Records drawn from a dataset:
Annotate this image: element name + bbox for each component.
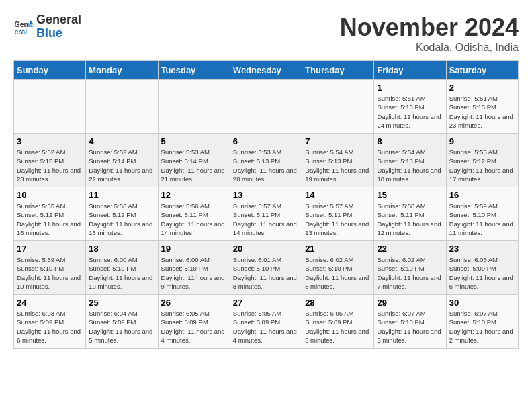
day-number: 16 — [449, 190, 515, 200]
day-number: 17 — [17, 244, 83, 254]
calendar-cell: 16Sunrise: 5:59 AMSunset: 5:10 PMDayligh… — [446, 187, 518, 241]
day-number: 19 — [161, 244, 227, 254]
day-number: 15 — [377, 190, 443, 200]
calendar-cell: 12Sunrise: 5:56 AMSunset: 5:11 PMDayligh… — [158, 187, 230, 241]
calendar-cell: 3Sunrise: 5:52 AMSunset: 5:15 PMDaylight… — [14, 134, 86, 187]
calendar-cell: 26Sunrise: 6:05 AMSunset: 5:09 PMDayligh… — [158, 295, 230, 349]
day-info: Sunrise: 6:02 AMSunset: 5:10 PMDaylight:… — [377, 255, 443, 291]
calendar-cell: 11Sunrise: 5:56 AMSunset: 5:12 PMDayligh… — [86, 187, 158, 241]
day-info: Sunrise: 6:03 AMSunset: 5:09 PMDaylight:… — [17, 309, 83, 345]
weekday-friday: Friday — [374, 61, 446, 80]
day-info: Sunrise: 5:54 AMSunset: 5:13 PMDaylight:… — [377, 148, 443, 183]
calendar-cell — [158, 80, 230, 134]
calendar-cell — [230, 80, 302, 134]
logo: Gen eral General Blue — [13, 13, 81, 40]
week-row-5: 24Sunrise: 6:03 AMSunset: 5:09 PMDayligh… — [14, 295, 519, 349]
day-number: 12 — [161, 190, 227, 200]
day-info: Sunrise: 6:05 AMSunset: 5:09 PMDaylight:… — [233, 309, 299, 345]
day-number: 10 — [17, 190, 83, 200]
weekday-wednesday: Wednesday — [230, 61, 302, 80]
day-number: 7 — [305, 136, 371, 146]
day-info: Sunrise: 5:57 AMSunset: 5:11 PMDaylight:… — [305, 201, 371, 237]
day-info: Sunrise: 6:00 AMSunset: 5:10 PMDaylight:… — [89, 255, 154, 291]
calendar-cell: 5Sunrise: 5:53 AMSunset: 5:14 PMDaylight… — [158, 134, 230, 187]
day-info: Sunrise: 5:55 AMSunset: 5:12 PMDaylight:… — [449, 148, 515, 183]
logo-text: General Blue — [36, 13, 81, 40]
day-number: 14 — [305, 190, 371, 200]
calendar-table: SundayMondayTuesdayWednesdayThursdayFrid… — [13, 60, 519, 349]
day-info: Sunrise: 5:59 AMSunset: 5:10 PMDaylight:… — [449, 201, 515, 237]
day-number: 23 — [449, 244, 515, 254]
weekday-tuesday: Tuesday — [158, 61, 230, 80]
title-block: November 2024 Kodala, Odisha, India — [340, 13, 519, 54]
day-info: Sunrise: 6:07 AMSunset: 5:10 PMDaylight:… — [377, 309, 443, 345]
day-info: Sunrise: 6:05 AMSunset: 5:09 PMDaylight:… — [161, 309, 227, 345]
day-number: 13 — [233, 190, 299, 200]
calendar-cell: 23Sunrise: 6:03 AMSunset: 5:09 PMDayligh… — [446, 241, 518, 295]
day-info: Sunrise: 6:00 AMSunset: 5:10 PMDaylight:… — [161, 255, 227, 291]
day-info: Sunrise: 5:56 AMSunset: 5:12 PMDaylight:… — [89, 201, 154, 237]
calendar-cell: 14Sunrise: 5:57 AMSunset: 5:11 PMDayligh… — [302, 187, 374, 241]
calendar-cell: 20Sunrise: 6:01 AMSunset: 5:10 PMDayligh… — [230, 241, 302, 295]
day-info: Sunrise: 5:52 AMSunset: 5:14 PMDaylight:… — [89, 148, 154, 183]
day-number: 22 — [377, 244, 443, 254]
weekday-header-row: SundayMondayTuesdayWednesdayThursdayFrid… — [14, 61, 519, 80]
weekday-sunday: Sunday — [14, 61, 86, 80]
day-info: Sunrise: 5:55 AMSunset: 5:12 PMDaylight:… — [17, 201, 83, 237]
weekday-thursday: Thursday — [302, 61, 374, 80]
day-info: Sunrise: 5:59 AMSunset: 5:10 PMDaylight:… — [17, 255, 83, 291]
calendar-cell — [14, 80, 86, 134]
calendar-cell: 25Sunrise: 6:04 AMSunset: 5:09 PMDayligh… — [86, 295, 158, 349]
week-row-2: 3Sunrise: 5:52 AMSunset: 5:15 PMDaylight… — [14, 134, 519, 187]
logo-icon: Gen eral — [13, 17, 34, 37]
location: Kodala, Odisha, India — [340, 42, 519, 54]
day-number: 26 — [161, 298, 227, 308]
day-number: 8 — [377, 136, 443, 146]
weekday-saturday: Saturday — [446, 61, 518, 80]
calendar-cell: 22Sunrise: 6:02 AMSunset: 5:10 PMDayligh… — [374, 241, 446, 295]
day-info: Sunrise: 6:07 AMSunset: 5:10 PMDaylight:… — [449, 309, 515, 345]
calendar-cell: 8Sunrise: 5:54 AMSunset: 5:13 PMDaylight… — [374, 134, 446, 187]
day-info: Sunrise: 5:52 AMSunset: 5:15 PMDaylight:… — [17, 148, 83, 183]
day-number: 21 — [305, 244, 371, 254]
calendar-cell: 2Sunrise: 5:51 AMSunset: 5:15 PMDaylight… — [446, 80, 518, 134]
calendar-cell: 4Sunrise: 5:52 AMSunset: 5:14 PMDaylight… — [86, 134, 158, 187]
calendar-cell: 13Sunrise: 5:57 AMSunset: 5:11 PMDayligh… — [230, 187, 302, 241]
day-info: Sunrise: 5:51 AMSunset: 5:15 PMDaylight:… — [449, 94, 515, 130]
day-number: 5 — [161, 136, 227, 146]
day-info: Sunrise: 5:54 AMSunset: 5:13 PMDaylight:… — [305, 148, 371, 183]
calendar-cell: 17Sunrise: 5:59 AMSunset: 5:10 PMDayligh… — [14, 241, 86, 295]
calendar-cell: 7Sunrise: 5:54 AMSunset: 5:13 PMDaylight… — [302, 134, 374, 187]
day-info: Sunrise: 5:57 AMSunset: 5:11 PMDaylight:… — [233, 201, 299, 237]
day-number: 30 — [449, 298, 515, 308]
calendar-cell: 24Sunrise: 6:03 AMSunset: 5:09 PMDayligh… — [14, 295, 86, 349]
day-info: Sunrise: 6:06 AMSunset: 5:09 PMDaylight:… — [305, 309, 371, 345]
day-number: 11 — [89, 190, 154, 200]
day-info: Sunrise: 6:01 AMSunset: 5:10 PMDaylight:… — [233, 255, 299, 291]
day-info: Sunrise: 5:53 AMSunset: 5:14 PMDaylight:… — [161, 148, 227, 183]
calendar-cell: 28Sunrise: 6:06 AMSunset: 5:09 PMDayligh… — [302, 295, 374, 349]
calendar-cell: 15Sunrise: 5:58 AMSunset: 5:11 PMDayligh… — [374, 187, 446, 241]
day-info: Sunrise: 6:04 AMSunset: 5:09 PMDaylight:… — [89, 309, 154, 345]
svg-text:eral: eral — [15, 27, 28, 35]
weekday-monday: Monday — [86, 61, 158, 80]
month-title: November 2024 — [340, 13, 519, 42]
calendar-cell: 1Sunrise: 5:51 AMSunset: 5:16 PMDaylight… — [374, 80, 446, 134]
day-number: 2 — [449, 83, 515, 93]
week-row-1: 1Sunrise: 5:51 AMSunset: 5:16 PMDaylight… — [14, 80, 519, 134]
day-info: Sunrise: 6:02 AMSunset: 5:10 PMDaylight:… — [305, 255, 371, 291]
calendar-cell: 21Sunrise: 6:02 AMSunset: 5:10 PMDayligh… — [302, 241, 374, 295]
day-number: 9 — [449, 136, 515, 146]
calendar-cell: 29Sunrise: 6:07 AMSunset: 5:10 PMDayligh… — [374, 295, 446, 349]
calendar-cell: 27Sunrise: 6:05 AMSunset: 5:09 PMDayligh… — [230, 295, 302, 349]
day-number: 29 — [377, 298, 443, 308]
calendar-cell: 30Sunrise: 6:07 AMSunset: 5:10 PMDayligh… — [446, 295, 518, 349]
calendar-cell: 18Sunrise: 6:00 AMSunset: 5:10 PMDayligh… — [86, 241, 158, 295]
calendar-cell — [302, 80, 374, 134]
day-number: 25 — [89, 298, 154, 308]
day-info: Sunrise: 5:58 AMSunset: 5:11 PMDaylight:… — [377, 201, 443, 237]
calendar-cell — [86, 80, 158, 134]
week-row-4: 17Sunrise: 5:59 AMSunset: 5:10 PMDayligh… — [14, 241, 519, 295]
day-info: Sunrise: 5:51 AMSunset: 5:16 PMDaylight:… — [377, 94, 443, 130]
week-row-3: 10Sunrise: 5:55 AMSunset: 5:12 PMDayligh… — [14, 187, 519, 241]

PROBLEM TO SOLVE:
A copy of each line in the data above that holds the string "SundayMondayTuesdayWednesdayThursdayFrid" is needed.

EXERCISE ANSWER:
calendar-table: SundayMondayTuesdayWednesdayThursdayFrid… — [13, 60, 519, 349]
weekday-header-row: SundayMondayTuesdayWednesdayThursdayFrid… — [14, 61, 519, 80]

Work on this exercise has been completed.